RIL case: Dasgupta asks SC to order auction of K-G gas block
13 Mar 2014
Arguments in the Reliance Industries Ltd gas pricing case continued in the Supreme Court for the second day on Wednesday, with the counsel for Gurudas Dasgupta, one of the petitioners, continuing to try and build a case of alleged collusion between the petroleum ministry and RIL.
The Communist Party of India leader's counsel Colin Gonsalves demanded that the Krishna-Godavari gas block allocated to RIL should be put on the block for auction.
The court was hearing a public interest suit jointly filed by Dasgupta and the activist organisation Common Cause, challenging the gas price rise expected to come into force from April.
The petitioners also questioned the feasibility of the gas price formula recommended by former Reserve Bank of India governor C Rangarajan, which will be used by the government to review gas prices every quarter.
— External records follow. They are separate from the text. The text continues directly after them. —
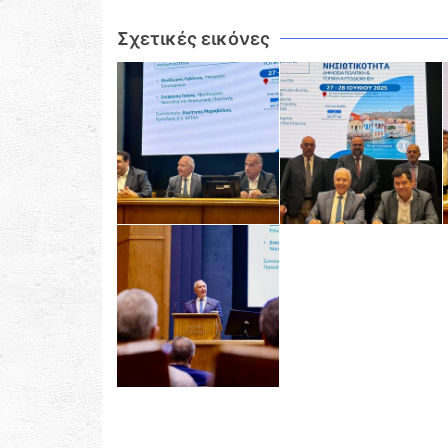
Σχετικές εικόνες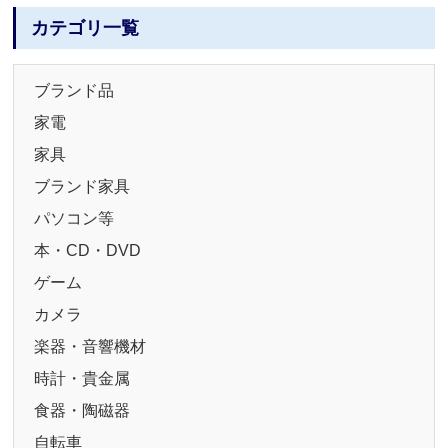
カテゴリ一覧
ブランド品
家電
家具
ブランド家具
パソコン等
本・CD・DVD
ゲーム
カメラ
楽器・音響機材
時計・貴金属
食器・陶磁器
自転車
Dasgupta's lawyer highlighted the reservations expressed by the parliamentary standing committee which had called for a review of the Rangarajan formula. The parliamentary panel headed by former finance minister Yashwant Sinha had also recommended an upper ceiling for gas prices.
Earlier, responding to an argument by counsel for Common Cause Prashant Bhushan that RIL was making windfall gains while government revenue was taking a hit, the bench said it was because of the structure of the contract. "If someone is spending on a project like this, he is not doing charity."
On the charge of gold-plating of costs, the counsel for RIL said, "Under the cost-recovery and production-sharing mechanism employed in the production sharing contract, the contractor derives absolutely no benefit from spending more by way of contract costs than is necessary to carry out exploration and development operations. It is the contractor who bears the risk.
''Petroleum may not be produced in sufficient quantities for it to recover costs associated with exploration and development of the block. But the government stands to receive a share of profit petroleum from the day that production starts."
The matter will be taken up for further hearing on 24 March, after the Holi break.